The interactive examples in this post require installing Wolfram CDF player, which is free and works on most desktop computers using Firefox, Safari and Internet Explorer, but not Chrome. The source code is the Mathematica Notebook algebra1.nb, which is available for free use under a Creative Commons Attribution-ShareAlike 2.5 License. The notebook can be read by CDF Player if you cannot make the embedded versions in this post work.
Active calculation of area
In my previous post Visible algebra I constructed a computation tree for calculating the area of a window consisting of a rectangle surmounted by a semicircle. The visual algebra system described there constructs a computation by selecting operations and attaching them to a tree, which can then be used to calculate the area of the window.
I promised to produce a live computation tree later; it is below.
Press the buttons from left to right to simulate the computation that would take place in a genuine algebra system. Note that if you skip button 2 you get the effect of parallel computation (the only place in the calculation that can be parallelized).
In Visual Algebra I the tree was put together step by step by reasoning out how you would calculate the area of the window: (1) the area is the sum of the areas of the semidisk and the rectangle, (2) the rectangle is width times height, (3) the semidisk has half the area of a disk of radius half the width of the rectangle, and so on. So the resulting tree is a transparent construction that lets you see the reasoning that created it.
The resulting tree could obviously be simplified. But if you were designing a few such windows, why should you simplify it? You certainly don't need to simplify it to speed up the computation. On the other hand, if you are going on to solve the problem of finding the maximum area you can get if the perimeter is fixed, you will have to do some algebraic manipulation and so you do want a simplified expression.

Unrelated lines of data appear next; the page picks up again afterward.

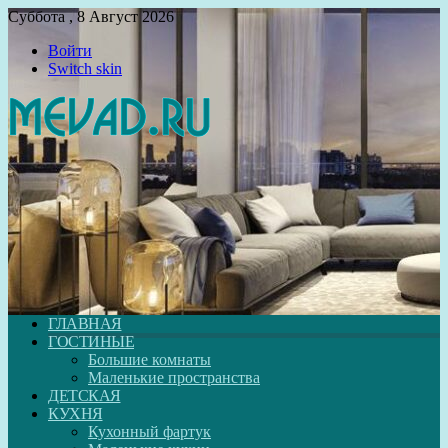
Суббота , 8 Август 2026
Войти
Switch skin
ГЛАВНАЯ
ГОСТИНЫЕ
Большие комнаты
Маленькие пространства
ДЕТСКАЯ
КУХНЯ
Кухонный фартук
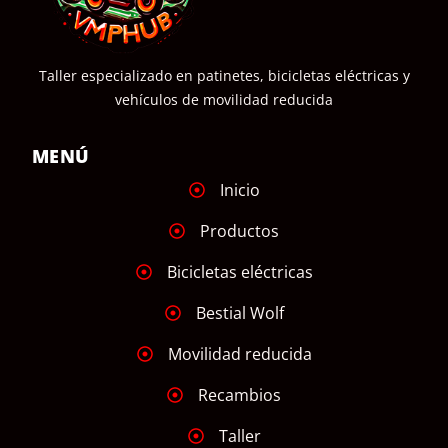
Taller especializado en patinetes, bicicletas eléctricas y
vehículos de movilidad reducida
MENÚ
Inicio
Productos
Bicicletas eléctricas
Bestial Wolf
Movilidad reducida
Recambios
Taller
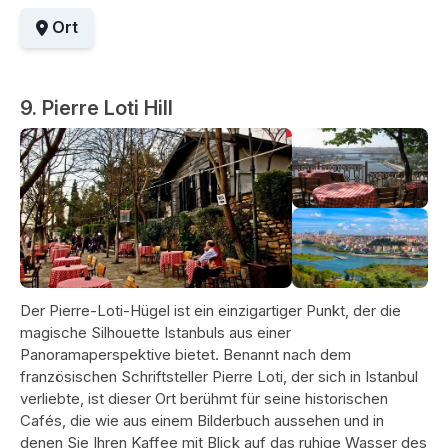
Ort
9. Pierre Loti Hill
Der Pierre-Loti-Hügel ist ein einzigartiger Punkt, der die
magische Silhouette Istanbuls aus einer
Panoramaperspektive bietet. Benannt nach dem
französischen Schriftsteller Pierre Loti, der sich in Istanbul
verliebte, ist dieser Ort berühmt für seine historischen
Cafés, die wie aus einem Bilderbuch aussehen und in
denen Sie Ihren Kaffee mit Blick auf das ruhige Wasser des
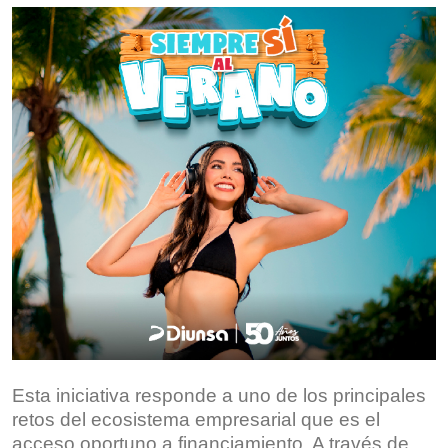
Esta iniciativa responde a uno de los principales
retos del ecosistema empresarial que es el
acceso oportuno a financiamiento. A través de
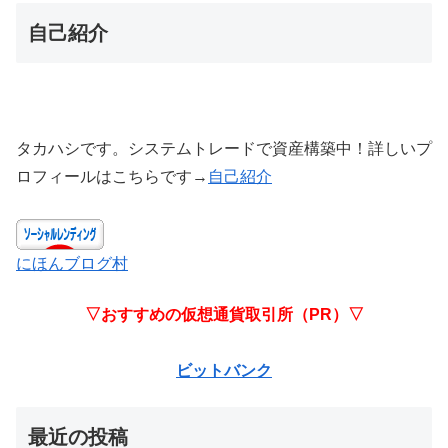
自己紹介
タカハシです。システムトレードで資産構築中！詳しいプ
ロフィールはこちらです→
自己紹介
にほんブログ村
▽おすすめの仮想通貨取引所（PR）▽
ビットバンク
最近の投稿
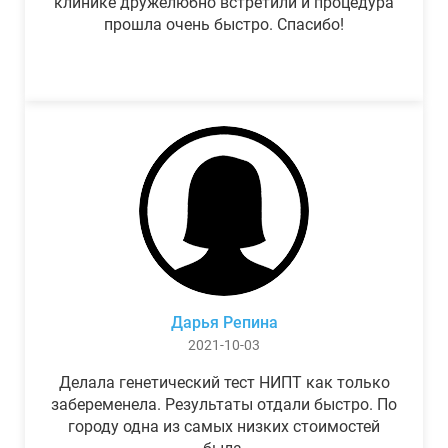
клинике дружелюбно встретили и процедура
прошла очень быстро. Спасибо!
Дарья Репина
2021-10-03
Делала генетический тест НИПТ как только
забеременела. Результаты отдали быстро. По
городу одна из самых низких стоимостей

Later, I will write more about simplifying trees, solving the max area problem, and other things concerning this system of doing algebra.
Remark
What I am showing in these posts is a simulation of a possible visible algebra system. I have not constructed any part of the system; these posts only show something about what the interface will look like. My practice in the last few years is to throw out ideas, not construct completed documents or programs. (I am not saying how long I will continue to do this.) All these posts, Mathematica programs and abstractmath.org are available to reuse under a Creative Commons license.